La realizzazione di qualcosa di simile a un “etilometro digitale” non è esattamente dietro l’angolo, ma la polizia britannica spera un giorno di poterci arrivare. Troppo è infatti il tempo che intercorre tra il sequestro di materiale informatico e il recupero di prove per incastrare i criminali , mesi o addirittura anni in attesa di qualcosa la cui utilità si misura anche con il tempismo impiegato nel recuperarla.

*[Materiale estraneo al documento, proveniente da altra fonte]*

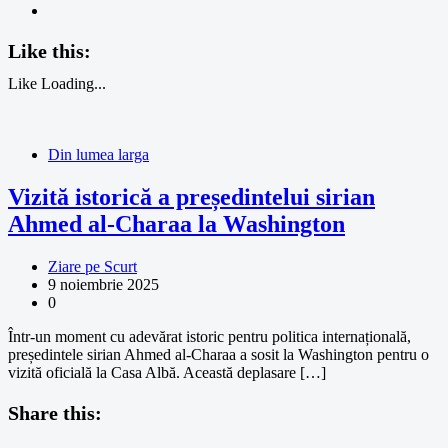
Like this:
Like
Loading...
Din lumea larga
Vizită istorică a președintelui sirian
Ahmed al-Charaa la Washington
Ziare pe Scurt
9 noiembrie 2025
0
Într-un moment cu adevărat istoric pentru politica internațională,
președintele sirian Ahmed al-Charaa a sosit la Washington pentru o
vizită oficială la Casa Albă. Această deplasare […]
Share this: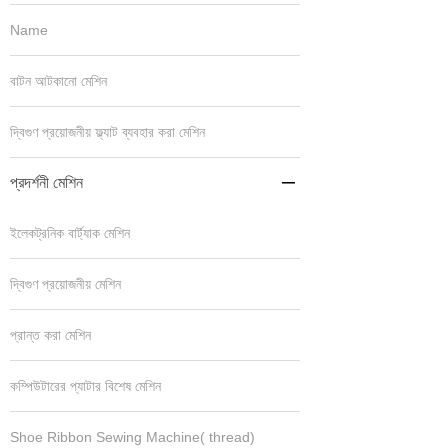
Name
বাটন আটকানো মেশিন
দ্বিগুণ প্রয়োজনীয় ফ্ল্যাট ব্যবহার করা মেশিন
প্রদর্শনী মেশিন

ইলেকট্রনিক বার্ট্যাক মেশিন
দ্বিগুণ প্রয়োজনীয় মেশিন
প্রান্ত করা মেশিন
কম্পিউটারের প্যাটার বিশেষ মেশিন
Shoe Ribbon Sewing Machine( thread)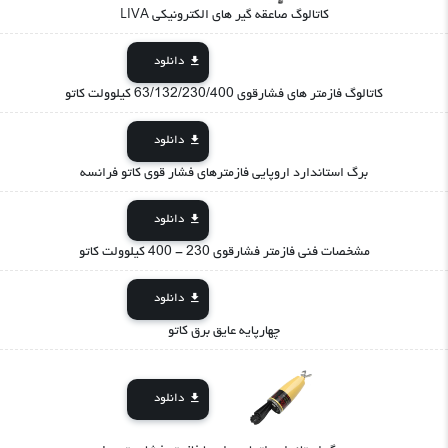
کاتالوگ صاعقه گیر های الکترونیکی LIVA
دانلود
کاتالوگ فازمتر های فشارقوی 63/132/230/400 کیلوولت کاتو
دانلود
برگ استاندارد اروپایی فازمترهای فشار قوی کاتو فرانسه
دانلود
مشخصات فنی فازمتر فشارقوی 230 - 400 کیلوولت کاتو
دانلود
چهارپایه عایق برق کاتو
دانلود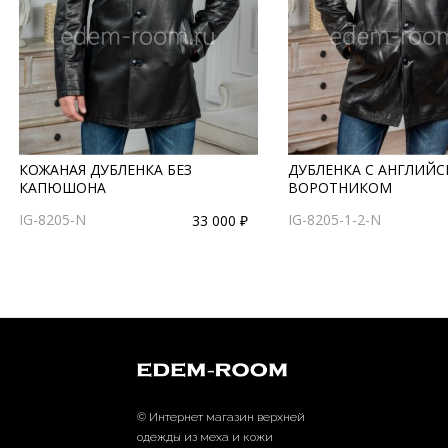
КОЖАНАЯ ДУБЛЕНКА БЕЗ
ДУБЛЕНКА С АНГЛИЙ
КАПЮШОНА
ВОРОТНИКОМ
IG-8205-N
IG-8205-1-2-N
33 000 ₽
© Интернет магазин верхней
одежды из меха и кожи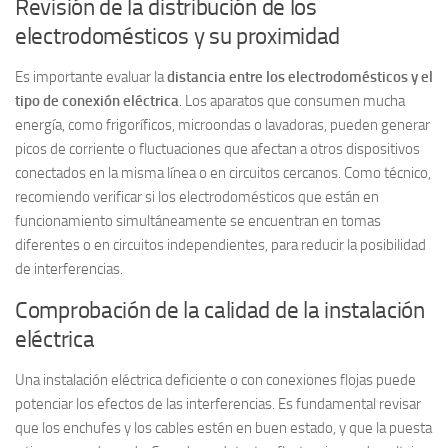
Revisión de la distribución de los
electrodomésticos y su proximidad
Es importante evaluar la
distancia entre los electrodomésticos y el
tipo de conexión eléctrica
. Los aparatos que consumen mucha
energía, como frigoríficos, microondas o lavadoras, pueden generar
picos de corriente o fluctuaciones que afectan a otros dispositivos
conectados en la misma línea o en circuitos cercanos. Como técnico,
recomiendo verificar si los electrodomésticos que están en
funcionamiento simultáneamente se encuentran en tomas
diferentes o en circuitos independientes, para reducir la posibilidad
de interferencias.
Comprobación de la calidad de la instalación
eléctrica
Una instalación eléctrica deficiente o con conexiones flojas puede
potenciar los efectos de las interferencias. Es fundamental revisar
que los enchufes y los cables estén en buen estado, y que la puesta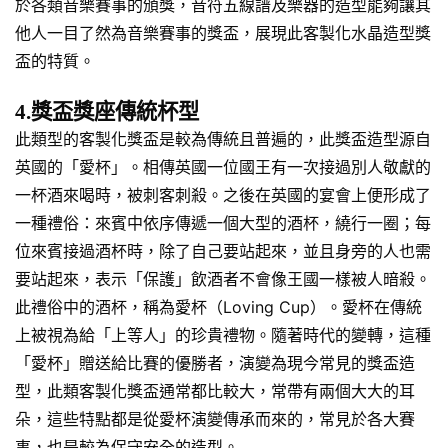
於各類音樂賽事的頒獎，音符五線譜及樂器的造型能夠讓其
他人一目了然為音樂賽事的獎盃，展現此客製化水晶造型獎
盃的特質。
4.獎盃獎座傳統杯型
此類型的客製化獎盃是較為傳統且普遍的，此獎盃造型源自
英國的「愛杯」。相傳英國一位國王有一次接過別人敬獻的
一杯酒來喝時，被刺客刺殺。之後在英國的宴會上便形成了
一種禮俗：來賓中依序傳遞一個大型的酒杯，繞行一圈；每
位來賓接過酒杯時，除了自己要站起來，並且身旁的人也需
要站起來，表示「保護」飲酒者不會像王國一樣被人暗殺。
此禮俗中的酒杯，稱為愛杯（Loving Cup）。愛杯在傳統
上被視為給「上等人」的珍貴禮物。隨著時代的變轉，這種
「愛杯」贈送給比賽的優勝者，演變為現今常見的獎盃造
型，此類客製化獎盃通常都比較大，常帶有兩個大大的耳
朵，這些特點都是從愛杯演變傳承而來的，常見於各大賽
事，也是較為保守安全的造型。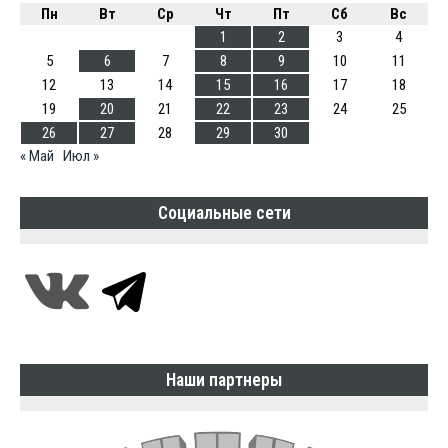
Пн
Вт
Ср
Чт
Пт
Сб
Вс
1
2
3
4
5
6
7
8
9
10
11
12
13
14
15
16
17
18
19
20
21
22
23
24
25
26
27
28
29
30
« Май
Июл »
Социальные сети
Наши партнеры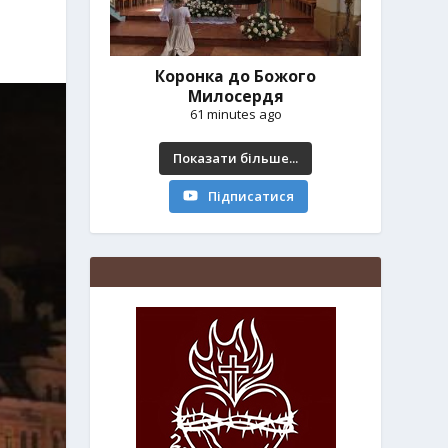
Коронка до Божого
Милосердя
61 minutes ago
Показати більше...
Підписатися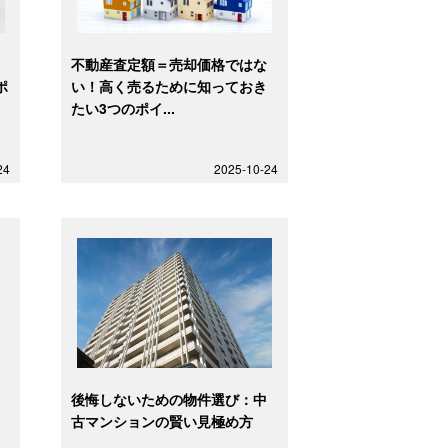
期
不動産査定額＝売却価格ではな
ポ
い！高く売るために知っておき
たい3つのポイ...
24
2025-10-24
中
後悔しないための物件選び：中
古マンションの賢い見極め方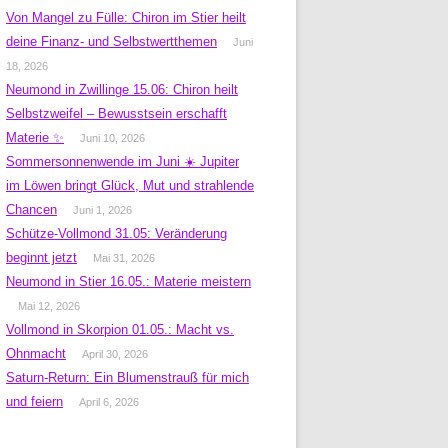
Von Mangel zu Fülle: Chiron im Stier heilt
deine Finanz- und Selbstwertthemen
Juni
18, 2026
Neumond in Zwillinge 15.06: Chiron heilt
Selbstzweifel – Bewusstsein erschafft
Materie ✨
Juni 10, 2026
Sommersonnenwende im Juni ☀️ Jupiter
im Löwen bringt Glück, Mut und strahlende
Chancen
Juni 1, 2026
Schütze-Vollmond 31.05: Veränderung
beginnt jetzt
Mai 31, 2026
Neumond in Stier 16.05.: Materie meistern
Mai 12, 2026
Vollmond in Skorpion 01.05.: Macht vs.
Ohnmacht
April 30, 2026
Saturn-Return: Ein Blumenstrauß für mich
und feiern
April 6, 2026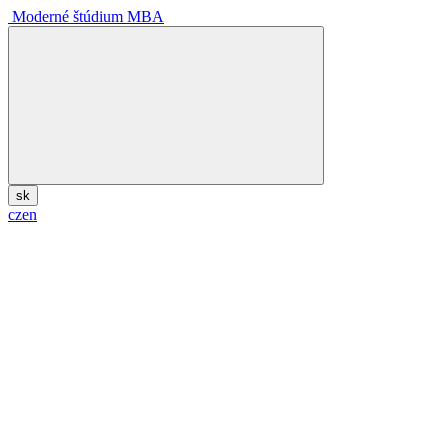
Moderné štúdium MBA
sk
cz
en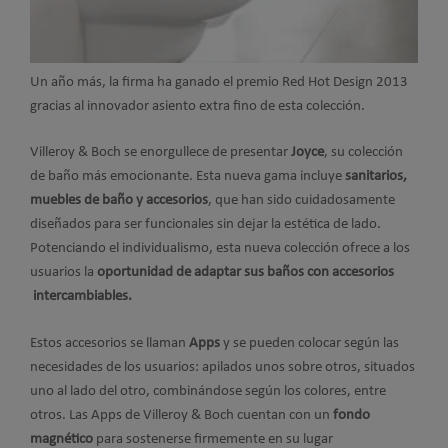
Un año más, la firma ha ganado el premio Red Hot Design 2013
gracias al innovador asiento extra fino de esta colección.
Villeroy & Boch se enorgullece de presentar
Joyce
, su colección
de baño más emocionante. Esta nueva gama incluye
sanitarios,
muebles de baño y accesorios
, que han sido cuidadosamente
diseñados para ser funcionales sin dejar la estética de lado.
Potenciando el individualismo, esta nueva colección ofrece a los
usuarios la
oportunidad de
adaptar sus baños con accesorios
intercambiables.
Estos accesorios se llaman
Apps
y se pueden colocar según las
necesidades de los usuarios: apilados unos sobre otros, situados
uno al lado del otro, combinándose según los colores, entre
otros. Las Apps de Villeroy & Boch cuentan con un
fondo
magnético
para sostenerse firmemente en su lugar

A parlare di quello che ha definito “etilometro digitale” è Charlie McMurdie, supervisore della Police Central E-crime Unit , divisione attiva dal 2009 che nel Regno Unito coordinerà le indagini degli agenti impegnati online e si occuperà in prima battuta dei casi più seri. L’idea è quella di collegare l’ipotetico dispositivo di “sniffing” digitale a un PC e ottenere in breve l’identificazione di eventuali attività illegali come il furto di carte di credito o la vendita online di beni contraffatti. Un tool di computer forensics di nuova generazione, da far nascere sulla scorta di un numero crescente di strumenti di “rilevamento” utilizzati e in via di elaborazione.
“Abbiamo bisogno di sequestrare cinque computer presenti nella casa di un sospetto – dice McMurdie – o potremmo invece usare un semplice tool per avere un’anteprima sul posto e identificare una mail che cercavamo in modo da usarla e interrogare la persona al momento, piuttosto che aspettare da 6 a 12 mesi per vederci consegnare le prove”.
Come con un etilometro non è necessario essere periti chimici per individuare chi va fermato all’istante perché ha esagerato con l’alcol, continua McMurdie, così dovrebbe esistere un dispositivo in grado di semplificare le lungaggini dell’attività forense applicata al digitale per mettere i comuni agenti di polizia nelle condizioni di combattere il crimine (o meglio il cyber-crimine) qui e ora piuttosto che domani e altrove.
L’idea portata avanti da McMurdie, e attualmente finanziata attraverso l’unità PCeU con 7 milioni di sterline , prevede persino la possibilità di impiegare server centralizzati per le attività forensi della polizia inglese, di modo che esperti sparsi per tutto il Regno possano collegarsi da remoto e analizzare le prove raccolte. Un sistema a cui si potrebbero collegare le aziende, o le banche nell’esempio di McMurdie, per dare l’accesso dei propri hard disk ai cyber-cop .
Nello sforzo di semplificare le indagini forensi in digitale, PCeU ha già attivato contatti con FBI e US-CERT per essere edotta sui sistemi che i cops statunitensi usano per penetrare e analizzare gli hard disk attraverso Internet.